As all our stories do, my story begins with my mother’s. An English teacher and closet poet, she gifted me her love for words, and her uncanny knack for stringing them together. Words are the thread, the stitches that bind the fabric of all my memories of her.
Five years old, her reading to me before bed. Little Golden books became Nancy Drew became Babysitter’s Club became Stephen King. She let me read whatever I wanted and bought me all the books I asked for.
Thirteen years old, sharing our favorite famous quotes and discussing the meaning of life in the middle of the Texas summer. And laughing. Always laughing. Because words can be funny and sad and powerful enough to take your breath away.
Fifteen years old, taking my own words and making them into stories.
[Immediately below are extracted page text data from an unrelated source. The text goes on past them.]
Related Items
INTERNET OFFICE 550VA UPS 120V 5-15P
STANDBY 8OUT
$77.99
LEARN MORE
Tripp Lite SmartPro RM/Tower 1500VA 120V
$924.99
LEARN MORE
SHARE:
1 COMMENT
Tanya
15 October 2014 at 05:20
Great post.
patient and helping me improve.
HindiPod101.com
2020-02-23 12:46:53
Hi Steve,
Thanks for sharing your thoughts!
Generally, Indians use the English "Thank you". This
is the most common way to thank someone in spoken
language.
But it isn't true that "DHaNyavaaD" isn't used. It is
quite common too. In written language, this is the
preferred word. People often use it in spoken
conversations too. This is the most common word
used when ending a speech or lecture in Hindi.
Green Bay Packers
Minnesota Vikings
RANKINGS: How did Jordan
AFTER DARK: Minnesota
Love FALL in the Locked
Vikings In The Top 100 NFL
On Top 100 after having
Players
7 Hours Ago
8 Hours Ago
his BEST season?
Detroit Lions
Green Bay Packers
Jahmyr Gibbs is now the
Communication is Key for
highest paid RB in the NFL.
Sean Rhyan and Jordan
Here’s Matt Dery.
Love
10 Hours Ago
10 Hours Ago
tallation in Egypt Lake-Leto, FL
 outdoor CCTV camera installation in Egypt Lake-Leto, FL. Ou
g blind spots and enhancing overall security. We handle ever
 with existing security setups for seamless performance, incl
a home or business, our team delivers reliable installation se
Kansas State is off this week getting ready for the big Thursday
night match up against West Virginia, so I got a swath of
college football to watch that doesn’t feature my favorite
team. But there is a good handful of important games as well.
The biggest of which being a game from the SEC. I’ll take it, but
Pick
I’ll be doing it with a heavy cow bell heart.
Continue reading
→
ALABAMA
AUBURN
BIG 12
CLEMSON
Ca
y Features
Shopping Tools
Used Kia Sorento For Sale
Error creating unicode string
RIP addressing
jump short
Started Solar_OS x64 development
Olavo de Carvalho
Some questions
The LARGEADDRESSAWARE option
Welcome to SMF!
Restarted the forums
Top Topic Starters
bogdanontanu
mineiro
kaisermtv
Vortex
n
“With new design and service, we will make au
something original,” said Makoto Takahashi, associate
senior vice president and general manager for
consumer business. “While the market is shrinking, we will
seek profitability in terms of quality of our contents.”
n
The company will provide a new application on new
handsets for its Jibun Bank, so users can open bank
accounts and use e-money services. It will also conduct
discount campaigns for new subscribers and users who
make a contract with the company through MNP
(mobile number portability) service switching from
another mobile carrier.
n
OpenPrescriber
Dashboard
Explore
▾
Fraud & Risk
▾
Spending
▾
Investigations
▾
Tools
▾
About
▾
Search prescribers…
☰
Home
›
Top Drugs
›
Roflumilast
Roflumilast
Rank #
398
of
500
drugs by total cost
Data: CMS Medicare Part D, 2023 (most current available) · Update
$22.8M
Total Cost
She was the first person who ever read my writing. Because of her unabashed faith in me, she wasn’t the last.
Nineteen years old, on the phone at my dream college, reading her my essay for an English Lit class. Should I put a comma there?
Twenty-two years old, the worst thing. I’m the one reading to her now, Harry Potter. Her own words are stuck in her brain—diseased with cancer. She can’t speak.
Thirty-four years old and finally writing again. Every story I tell is about her, for her. I write a lot of them.
Thirty-nine years old, my seventeenth motherless Mother’s Day. I sit down at the computer to find the right words, to arrange them properly. Sometimes, they come easy. Sometimes, they don’t. But no matter, she’s still here, right over my shoulder, reading them all.